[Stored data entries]
++++++++++++++++++++

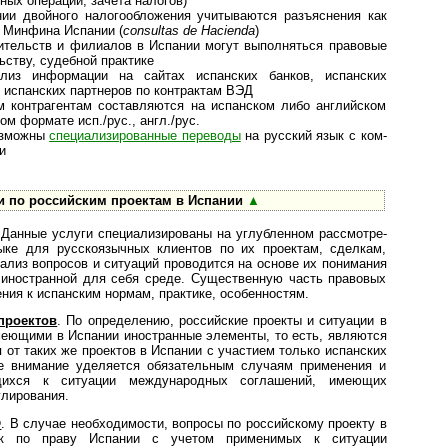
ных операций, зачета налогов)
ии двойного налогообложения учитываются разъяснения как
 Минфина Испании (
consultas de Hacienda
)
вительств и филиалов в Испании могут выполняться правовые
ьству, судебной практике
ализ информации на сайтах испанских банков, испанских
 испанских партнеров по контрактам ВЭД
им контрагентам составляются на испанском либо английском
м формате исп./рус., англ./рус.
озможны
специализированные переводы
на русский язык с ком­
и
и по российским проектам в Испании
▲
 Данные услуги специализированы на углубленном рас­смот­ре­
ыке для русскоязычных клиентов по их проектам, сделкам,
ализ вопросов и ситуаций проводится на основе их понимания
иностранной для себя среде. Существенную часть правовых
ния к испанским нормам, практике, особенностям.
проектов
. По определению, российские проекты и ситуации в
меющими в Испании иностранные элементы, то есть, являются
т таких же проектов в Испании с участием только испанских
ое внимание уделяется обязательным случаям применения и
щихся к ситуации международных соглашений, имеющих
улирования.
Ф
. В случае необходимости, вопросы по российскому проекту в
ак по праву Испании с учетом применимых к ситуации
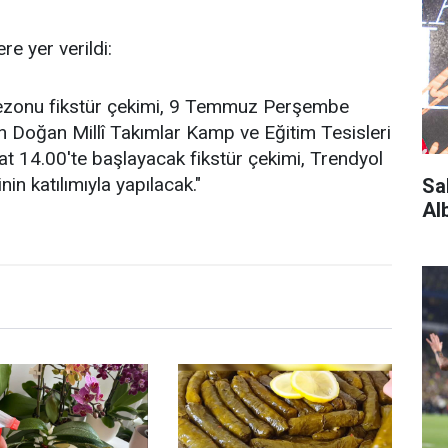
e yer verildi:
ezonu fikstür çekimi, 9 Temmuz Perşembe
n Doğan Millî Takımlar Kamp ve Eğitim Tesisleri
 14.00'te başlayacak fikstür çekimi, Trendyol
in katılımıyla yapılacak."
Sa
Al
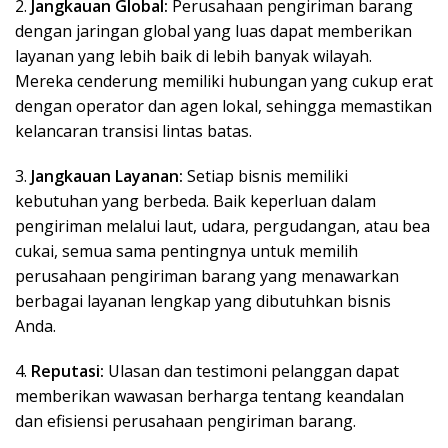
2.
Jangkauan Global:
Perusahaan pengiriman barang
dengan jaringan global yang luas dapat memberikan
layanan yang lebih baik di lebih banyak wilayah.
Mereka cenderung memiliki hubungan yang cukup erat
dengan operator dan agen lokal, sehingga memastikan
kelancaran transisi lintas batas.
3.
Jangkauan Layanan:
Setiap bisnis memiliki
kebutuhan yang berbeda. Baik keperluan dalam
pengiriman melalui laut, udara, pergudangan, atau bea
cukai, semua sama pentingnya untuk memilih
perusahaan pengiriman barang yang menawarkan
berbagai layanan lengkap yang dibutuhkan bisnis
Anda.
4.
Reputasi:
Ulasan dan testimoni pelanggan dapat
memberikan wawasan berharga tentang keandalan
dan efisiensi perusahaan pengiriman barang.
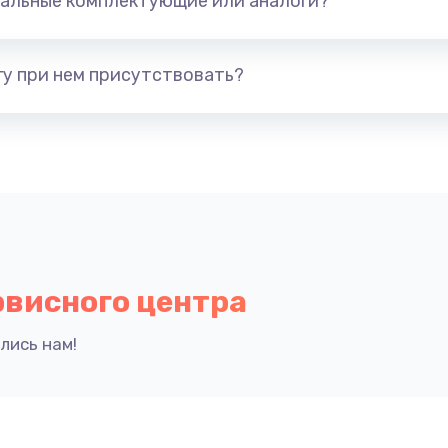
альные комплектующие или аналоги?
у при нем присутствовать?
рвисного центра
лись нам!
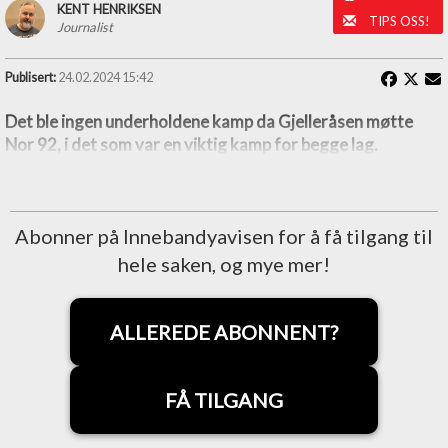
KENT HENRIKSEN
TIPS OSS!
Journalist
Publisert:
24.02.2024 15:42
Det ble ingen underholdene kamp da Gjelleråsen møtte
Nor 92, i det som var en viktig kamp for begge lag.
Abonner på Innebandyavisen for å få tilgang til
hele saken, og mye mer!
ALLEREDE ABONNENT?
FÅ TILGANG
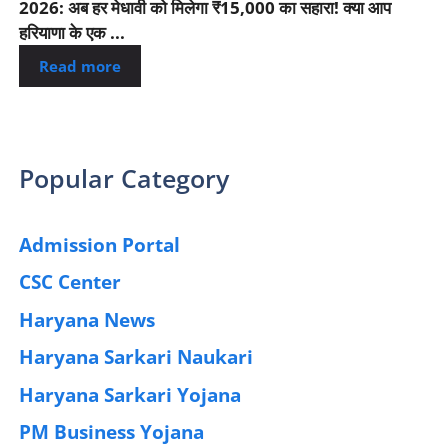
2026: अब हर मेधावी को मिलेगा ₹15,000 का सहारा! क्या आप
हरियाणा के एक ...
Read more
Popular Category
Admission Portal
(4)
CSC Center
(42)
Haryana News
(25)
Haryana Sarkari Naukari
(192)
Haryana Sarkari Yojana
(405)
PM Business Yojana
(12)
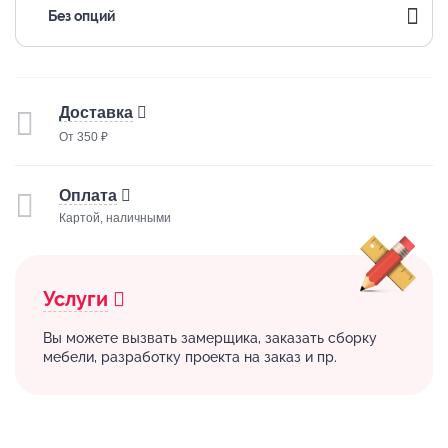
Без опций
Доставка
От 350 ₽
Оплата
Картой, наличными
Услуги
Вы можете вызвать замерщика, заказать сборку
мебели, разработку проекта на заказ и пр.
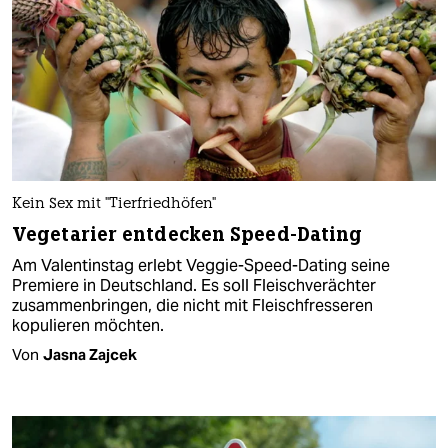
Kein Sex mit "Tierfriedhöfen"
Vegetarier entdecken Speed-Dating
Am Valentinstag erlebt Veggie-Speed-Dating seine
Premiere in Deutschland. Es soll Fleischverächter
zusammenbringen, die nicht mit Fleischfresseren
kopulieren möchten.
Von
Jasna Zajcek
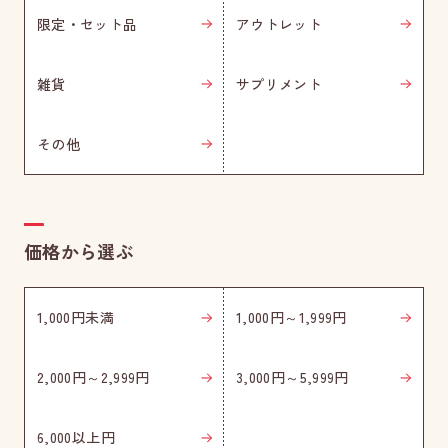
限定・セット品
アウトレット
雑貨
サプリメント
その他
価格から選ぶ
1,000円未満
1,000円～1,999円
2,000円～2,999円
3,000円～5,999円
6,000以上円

++++++++++++++++++++

Each line above that has "Haryana" adds one to the count; say the final count with no other text.

3